[PATCH] clarify palloc comment on quote_literal_cstr

Started by Steve Chavez9 months ago9 messages
#1Steve Chavez
steve@supabase.io
1 attachment(s)

Hello hackers,

I found the numbers in `quote_literal_cstr` palloc quite magical. So I've
added a comment clarifying what they mean. The change is small:

        /* We make a worst-case result area; wasting a little space is OK */
-       result = palloc(len * 2 + 3 + 1);
+       result = palloc(
+               (len * 2)    /* worst-case doubling for every character if
each one is a quote */
+               + 3          /* two outer quotes + possibly 'E' if needed */
+               + 1          /* null terminator */
+       );

Best regards,
Steve

Attachments:

0001-clarify-palloc-comment-on-quote_literal_cstr.patchtext/x-patch; charset=US-ASCII; name=0001-clarify-palloc-comment-on-quote_literal_cstr.patchDownload
From 1eb0a72ea819ee9217d84abb8112e72bf0df61d8 Mon Sep 17 00:00:00 2001
From: steve-chavez <stevechavezast@gmail.com>
Date: Sun, 6 Apr 2025 12:33:55 -0500
Subject: [PATCH] clarify palloc comment on quote_literal_cstr

---
 src/backend/utils/adt/quote.c | 6 +++++-
 1 file changed, 5 insertions(+), 1 deletion(-)

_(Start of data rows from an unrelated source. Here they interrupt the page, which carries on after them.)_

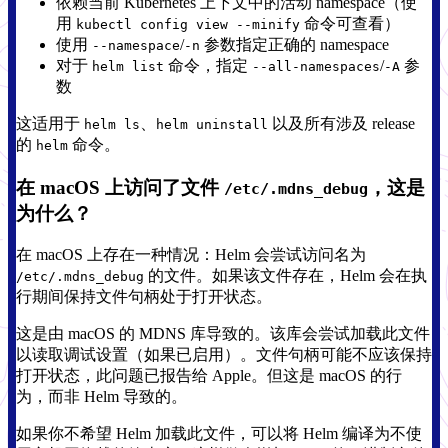
依赖当前 Kubernetes 上下文中的活动 namespace（使
用
命令可查看）
kubectl config view --minify
使用
/
参数指定正确的 namespace
--namespace
-n
对于
命令，指定
/
参
helm list
--all-namespaces
-A
数
这适用于
、
以及所有涉及 release
helm ls
helm uninstall
的
命令。
helm
在 macOS 上访问了文件
，这是
/etc/.mdns_debug
为什么？
在 macOS 上存在一种情况：Helm 会尝试访问名为
的文件。如果该文件存在，Helm 会在执
/etc/.mdns_debug
行期间保持文件句柄处于打开状态。
这是由 macOS 的 MDNS 库导致的。该库会尝试加载此文件
以读取调试设置（如果已启用）。文件句柄可能不应该保持
打开状态，此问题已报告给 Apple。但这是 macOS 的行
为，而非 Helm 导致的。
如果你不希望 Helm 加载此文件，可以将 Helm 编译为不使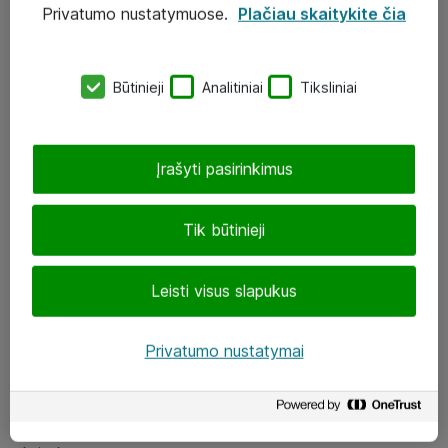
Privatumo nustatymuose.
Plačiau skaitykite čia
UAB „ATEA“
eShop@atea.lt
Būtinieji
Analitiniai
Tiksliniai
J. Rutkausko g. 6, Vilnius
Atea kontaktai
Įrašyti pasirinkimus
Aplankykite mus
Tik būtinieji
LinkedIn
Leisti visus slapukus
Facebook
Renginiai
Privatumo nustatymai
Apie Atea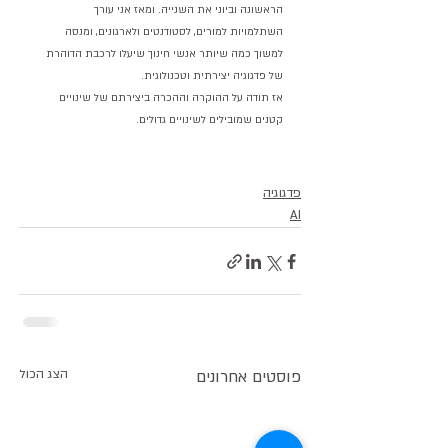
הראשונה וביוני את השנייה. ומאז אני עורך 
השתלמויות למורים, לסטודנטים ולארגונים, ומנסה 
למשוך כמה שיותר אנשי חינוך שיעלו לרכבת הדוהרת 
של פדגוגיה יצירתית וטכנולוגית.
אז תודה על ההוקרה וההכרה ביצירתם של שינויים 
קטנים שמובילים לשינויים גדולים.
פדגוגיה
AI
פוסטים אחרונים
הצג הכול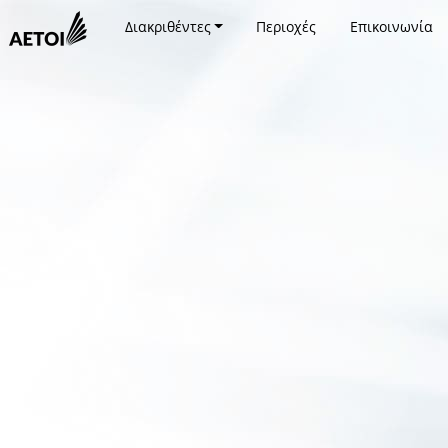
Διακριθέντες
Περιοχές
Επικοινωνία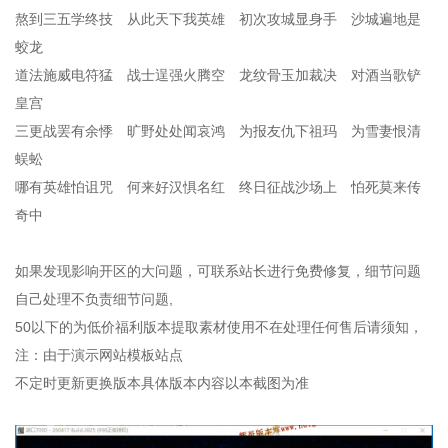
熬到三五学终技 从此天下我英雄 初次攻城显身手 沙城遍地是
蛟龙
道法施威电符猛 战士逞强火腾空 龙纹骨玉加裁决 对酒当歌铲
皇宫
三更战罢有余悸 旷野处处闻哀鸿 为报友仇下祖玛 为雪妻恨清
蜈蚣
哪有英雄怕诅咒 何来好汉惧名红 终日征战沙场上 怕死莫来传
奇中
如果发现影响开区的大问题，可联系站长进行免费修复，细节问题
自己处理不负责细节问题,
50以下的为低价福利版本提取素材使用不在处理任何售后请须知，
注：由于演示网站模板站点
不定时更新更换版本具体版本内容以本截图为准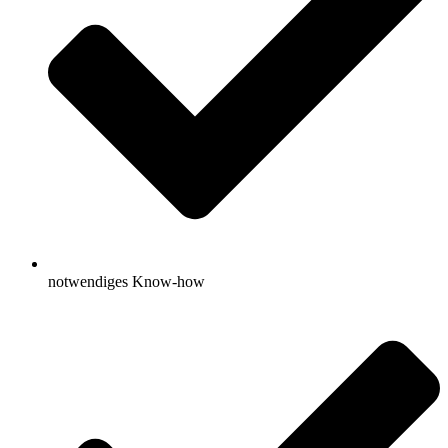
notwendiges Know-how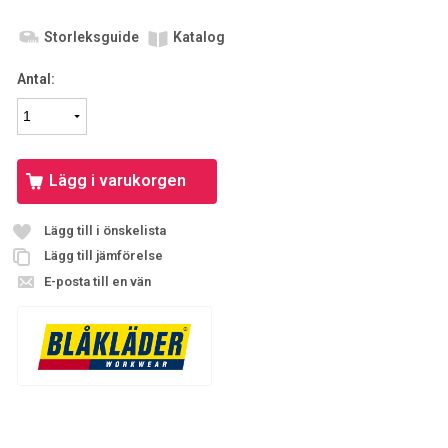
Storleksguide
Katalog
Antal:
Lägg i varukorgen
Lägg till i önskelista
Lägg till jämförelse
E-posta till en vän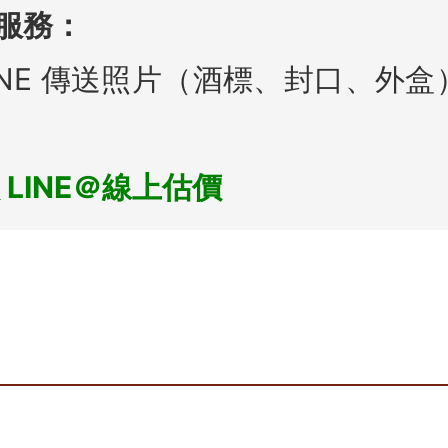
價服務：
INE 傳送照片（酒標、封口、外
 LINE＠線上估價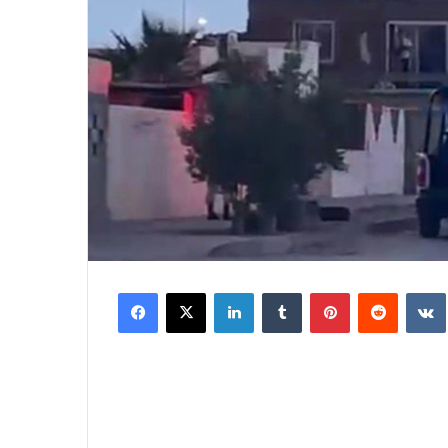
Facebook
X
LinkedIn
Tumblr
Pinterest
Reddit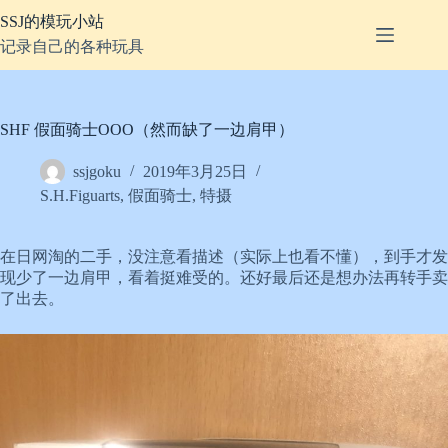
跳
SSJ的模玩小站
至
记录自己的各种玩具
内
容
SHF 假面骑士OOO（然而缺了一边肩甲）
ssjgoku
2019年3月25日
S.H.Figuarts
,
假面骑士
,
特摄
在日网淘的二手，没注意看描述（实际上也看不懂），到手才发
现少了一边肩甲，看着挺难受的。还好最后还是想办法再转手卖
了出去。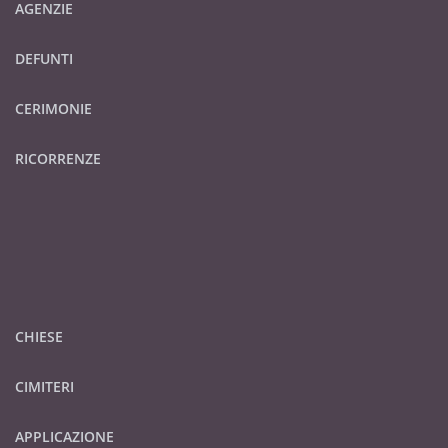
AGENZIE
DEFUNTI
CERIMONIE
RICORRENZE
CHIESE
CIMITERI
APPLICAZIONE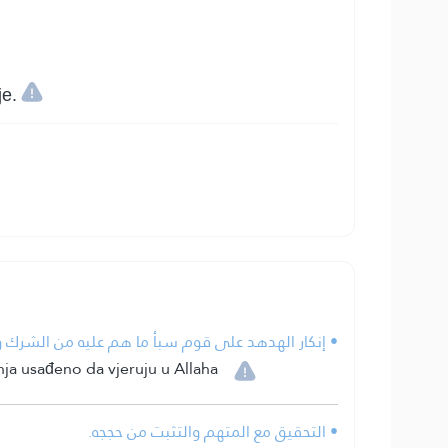
je.
إنكار الهدهد على قوم سبأ ما هم عليه من الشرك وال.
nja usađeno da vjeruju u Allaha
• التحقيق مع المتهم والتثبت من حججه.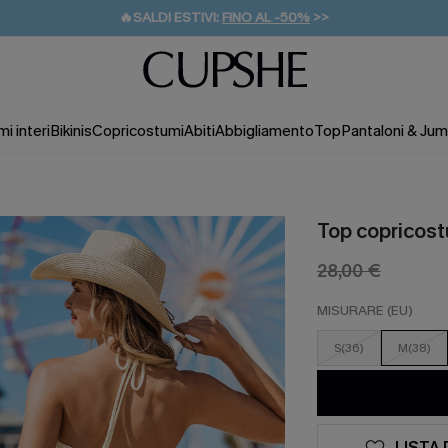
🔥SALDI ESTIVI:
FINO AL -50%
>>
💌REGALO PER I NUOVI: 20% DI SCONTO*
🚚SPEDIZIONE GRATUITA DA 49€
i interi
Bikinis
Copricostumi
Abiti
Abbigliamento
Top
Pantaloni & Jum
Top copricost
28,00 €
MISURARE (EU)
S(36)
M(38)
LISTA 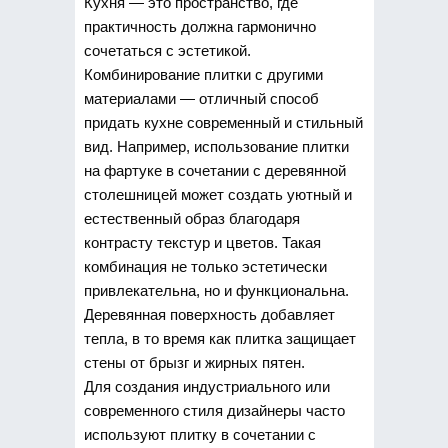
Кухня — это пространство, где
практичность должна гармонично
сочетаться с эстетикой.
Комбинирование плитки с другими
материалами — отличный способ
придать кухне современный и стильный
вид. Например, использование плитки
на фартуке в сочетании с деревянной
столешницей может создать уютный и
естественный образ благодаря
контрасту текстур и цветов. Такая
комбинация не только эстетически
привлекательна, но и функциональна.
Деревянная поверхность добавляет
тепла, в то время как плитка защищает
стены от брызг и жирных пятен.
Для создания индустриального или
современного стиля дизайнеры часто
используют плитку в сочетании с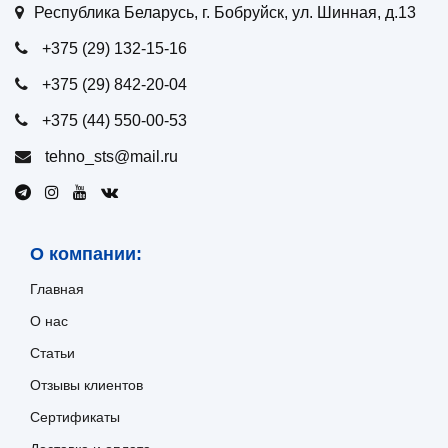
Республика Беларусь, г. Бобруйск, ул. Шинная, д.13
+375 (29) 132-15-16
+375 (29) 842-20-04
+375 (44) 550-00-53
tehno_sts@mail.ru
О компании:
Главная
О нас
Статьи
Отзывы клиентов
Сертификаты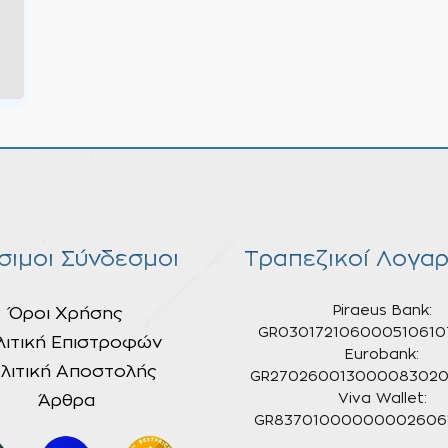
σιμοι Σύνδεσμοι
Τραπεζικοί Λογαρ
Piraeus Bank:
Όροι Χρήσης
GR030172106000510610
λιτική Επιστροφών
Eurobank:
λιτική Αποστολής
GR270260013000083020
Άρθρα
Viva Wallet:
GR837010000000026061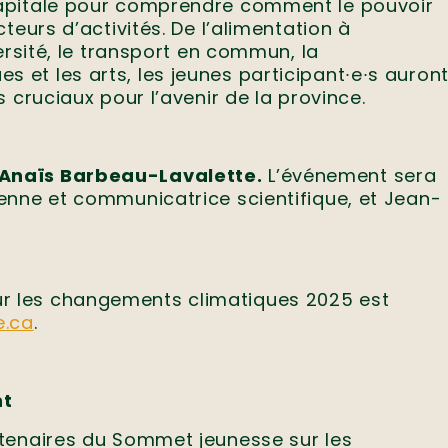
capitale pour comprendre comment le pouvoir
teurs d’activités. De l’alimentation à
ersité, le transport en commun, la
et les arts, les jeunes participant∙e∙s auron
 cruciaux pour l’avenir de la province.
 Anaïs Barbeau-Lavalette.
L’événement sera
enne et communicatrice scientifique, et Jean-
 les changements climatiques 2025 est
e.ca
.
nt
rtenaires du Sommet jeunesse sur les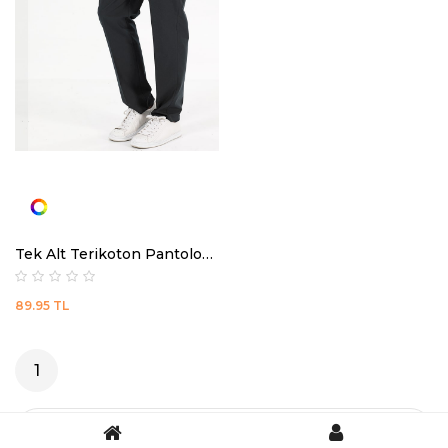
Tek Alt Terikoton Pantolonlar
89.95
TL
1
5 sonuçtan 0 – 12 arası gösteriliyor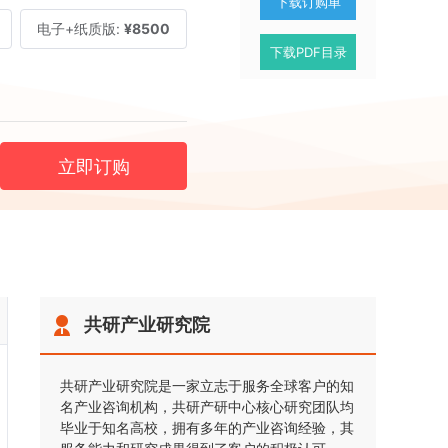
下载订购单
电子+纸质版:
¥8500
下载PDF目录
立即订购
共研产业研究院
共研产业研究院是一家立志于服务全球客户的知
名产业咨询机构，共研产研中心核心研究团队均
毕业于知名高校，拥有多年的产业咨询经验，其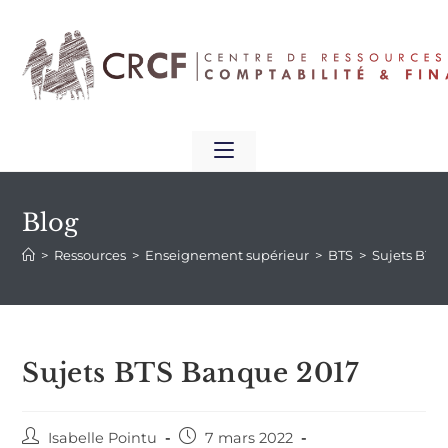
Blog
>
Ressources
>
Enseignement supérieur
>
BTS
>
Sujets BTS
Sujets BTS Banque 2017
Isabelle Pointu
7 mars 2022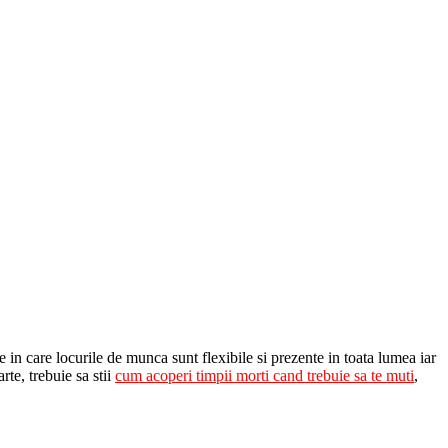
 in care locurile de munca sunt flexibile si prezente in toata lumea iar
rte, trebuie sa stii
cum acoperi timpii morti cand trebuie sa te muti
,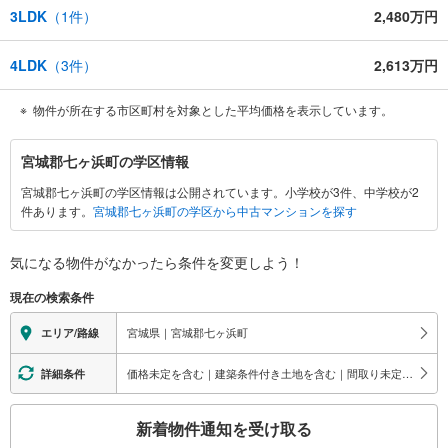
3LDK
（
1
件）
2,480万円
4LDK
（
3
件）
2,613万円
物件が所在する市区町村を対象とした平均価格を表示しています。
宮
宮城郡七ヶ浜町の学区情報
城
宮城郡七ヶ浜町の学区情報は公開されています。小学校が3件、中学校が2
郡
件あります。
宮城郡七ヶ浜町の学区から中古マンションを探す
七
ヶ
浜
気になる物件がなかったら
条件を変更しよう！
町
現在の検索条件
に
関
宮城県｜宮城郡七ヶ浜町
エリア/路線
す
る
価格未定を含む｜建築条件付き土地を含む｜間取り未定を含む｜オール電化
詳細条件
情
こ
報
新着物件通知を受け取る
の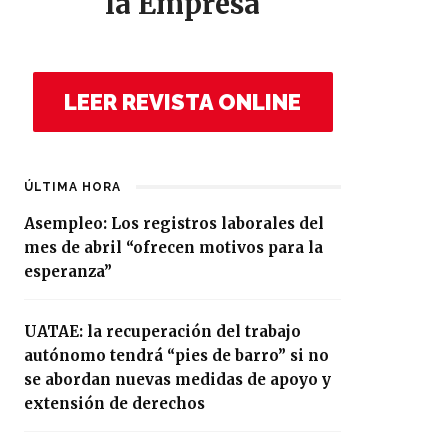
la Empresa
LEER REVISTA ONLINE
ÚLTIMA HORA
Asempleo: Los registros laborales del
mes de abril “ofrecen motivos para la
esperanza”
UATAE: la recuperación del trabajo
autónomo tendrá “pies de barro” si no
se abordan nuevas medidas de apoyo y
extensión de derechos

diff --git a/src/backend/utils/adt/quote.c b/src/backend/utils/adt/quote.c
index 677efb93e8d..4b9c52e6d9e 100644
--- a/src/backend/utils/adt/quote.c
+++ b/src/backend/utils/adt/quote.c
@@ -108,7 +108,11 @@ quote_literal_cstr(const char *rawstr)
 
 	len = strlen(rawstr);
 	/* We make a worst-case result area; wasting a little space is OK */
-	result = palloc(len * 2 + 3 + 1);
+	result = palloc(
+		(len * 2)    /* worst-case doubling for every character if each one is a quote */
+		+ 3          /* two outer quotes + possibly 'E' if needed */
+		+ 1          /* null terminator */
+	);
 
 	newlen = quote_literal_internal(result, rawstr, len);
 	result[newlen] = '\0';
-- 
2.40.1

#2Michael Paquier
michael@paquier.xyz
In reply to: Steve Chavez (#1)
Re: [PATCH] clarify palloc comment on quote_literal_cstr

On Sun, Apr 06, 2025 at 12:37:24PM -0500, Steve Chavez wrote:

I found the numbers in `quote_literal_cstr` palloc quite magical. So I've
added a comment clarifying what they mean. The change is small:

/* We make a worst-case result area; wasting a little space is OK */
-       result = palloc(len * 2 + 3 + 1);
+       result = palloc(
+               (len * 2)    /* worst-case doubling for every character if
each one is a quote */
+               + 3          /* two outer quotes + possibly 'E' if needed */
+               + 1          /* null terminator */
+       );

Agreed that this is a good idea to have a better documentation here if
someone decides to tweak this area in the future, rather than have
them guess the numbers.

Looking at what quote_literal_internal() does, it seems to me that you
are right based on ESCAPE_STRING_SYNTAX, SQL_STR_DOUBLE(), and the
extra backslashes added to the destination buffer.
--
Michael

#3Ashutosh Bapat
ashutosh.bapat.oss@gmail.com
In reply to: Michael Paquier (#2)
Re: [PATCH] clarify palloc comment on quote_literal_cstr

On Mon, Apr 7, 2025 at 3:19 AM Michael Paquier <michael@paquier.xyz> wrote:

On Sun, Apr 06, 2025 at 12:37:24PM -0500, Steve Chavez wrote:

I found the numbers in `quote_literal_cstr` palloc quite magical. So I've
added a comment clarifying what they mean. The change is small:

/* We make a worst-case result area; wasting a little space is OK */
-       result = palloc(len * 2 + 3 + 1);
+       result = palloc(
+               (len * 2)    /* worst-case doubling for every character if
each one is a quote */
+               + 3          /* two outer quotes + possibly 'E' if needed */
+               + 1          /* null terminator */
+       );

Agreed that this is a good idea to have a better documentation here if
someone decides to tweak this area in the future, rather than have
them guess the numbers.

Looking at what quote_literal_internal() does, it seems to me that you
are right based on ESCAPE_STRING_SYNTAX, SQL_STR_DOUBLE(), and the
extra backslashes added to the destination buffer.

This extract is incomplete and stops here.